Project for improvement of Hadza welfare

1.0 Background to the Project Area

The Hadza indigenous communities reside in the Eyasi Basin, spanning Mbulu and Karatu Districts in the Central Rift Valley and the neighboring Serengeti Plateau in North-Central Tanzania. With a population of less than 1,200 people, the Hadza traditionally led a hunter-gatherer lifestyle, dwelling in temporary thatched huts. Approximately 300 to 400 Hadza still maintain a pure nomadic existence, albeit facing numerous constraints. While their traditional way of life used to involve highly migratory patterns within the Eyasi Basin, more Hadza have shifted towards a semi-nomadic lifestyle, engaging in farming, beekeeping, raising chickens, and crafting traditional art for sale to tourists. Grass shelters have been constructed, indicating a shift towards a more settled semi-nomadic life.

Previously, the migratory lifestyle meant the Hadza did not acquire land rights. However, as more settle into sedentary farming, they are obtaining land rights through these settlements. Nevertheless, many families encounter significant challenges, including: (a) insufficient income to support their livelihood, (b) inadequate shelter from the elements, including latrines, and the resultant consequences of lacking these basics, and (c) a high level of illiteracy.

Addressing these fundamental needs would not only enhance their livelihoods but also alleviate the consequences of their current circumstances:

  • Illiteracy due to limited access to quality education.
  • High mortality rates due to a lack of proper healthcare facilities for immunization, treatment, and maternal and child health.
  • Insufficient sustainable income-generating activities in the remote areas they inhabit.

An integrated development strategy is envisioned to establish:

  • A modal school emphasizing STEM subjects and cultural bridging studies.
  • Empowering the Hadza community with new livelihood sources such as modern beekeeping, poultry keeping, and agro- ecology farming.
  • Improved rural low-cost housing and sanitation facilities, particularly ventilated improved pit latrines.
  • Implementation of improved, technologically appropriate, affordable, and easy-to-maintain water facilities.
  • Construction of a village health center staffed by Hadza volunteers.
  • Continuous capacity-building meetings/workshops, monitoring, and evaluation of the projects.

A recent interview with some Hadza members revealed their awareness that settling on their land is crucial for their future, as it might otherwise be taken away by others, including foreign investors.

The primary goal of this project proposal is to facilitate the transformation of various Hadza communities into a sedentary, productive, environmentally protective sustainable economy.
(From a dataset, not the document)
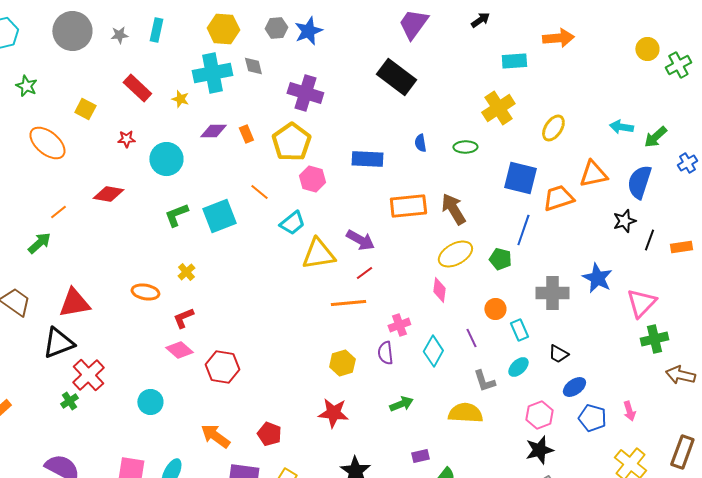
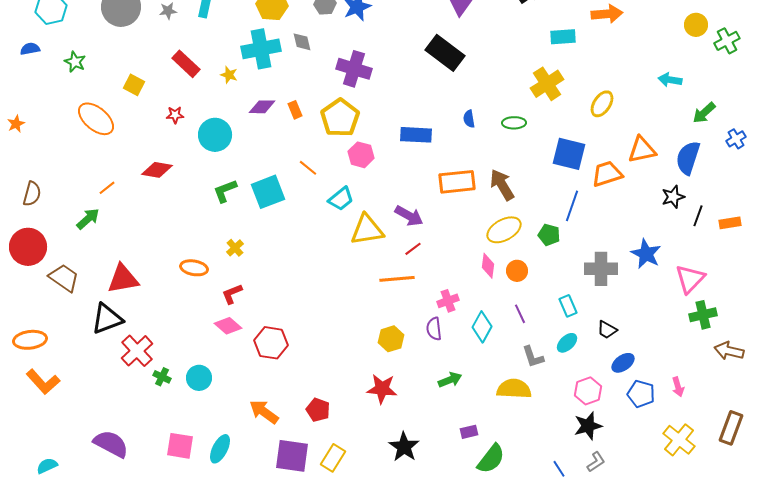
cyan arrow: (621, 127) -> (670, 80), moved
orange circle: (495, 309) -> (517, 271), moved
green cross: (69, 401) -> (162, 377), moved, turned -30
This transformation aims to provide them with a better chance of survival amid the current economic challenges and global competition, coupled with the impacts of climate change.

This project is designed for sustainability, involving the targeted community. A diverse group of the Hadza tribal community, including men, women, tribal leaders, and youth (girls and boys), will participate in setting priorities, preparing short and long-term development plans, and implementing activities and strategies for achieving sustainable development with gender equality across Hadza communities.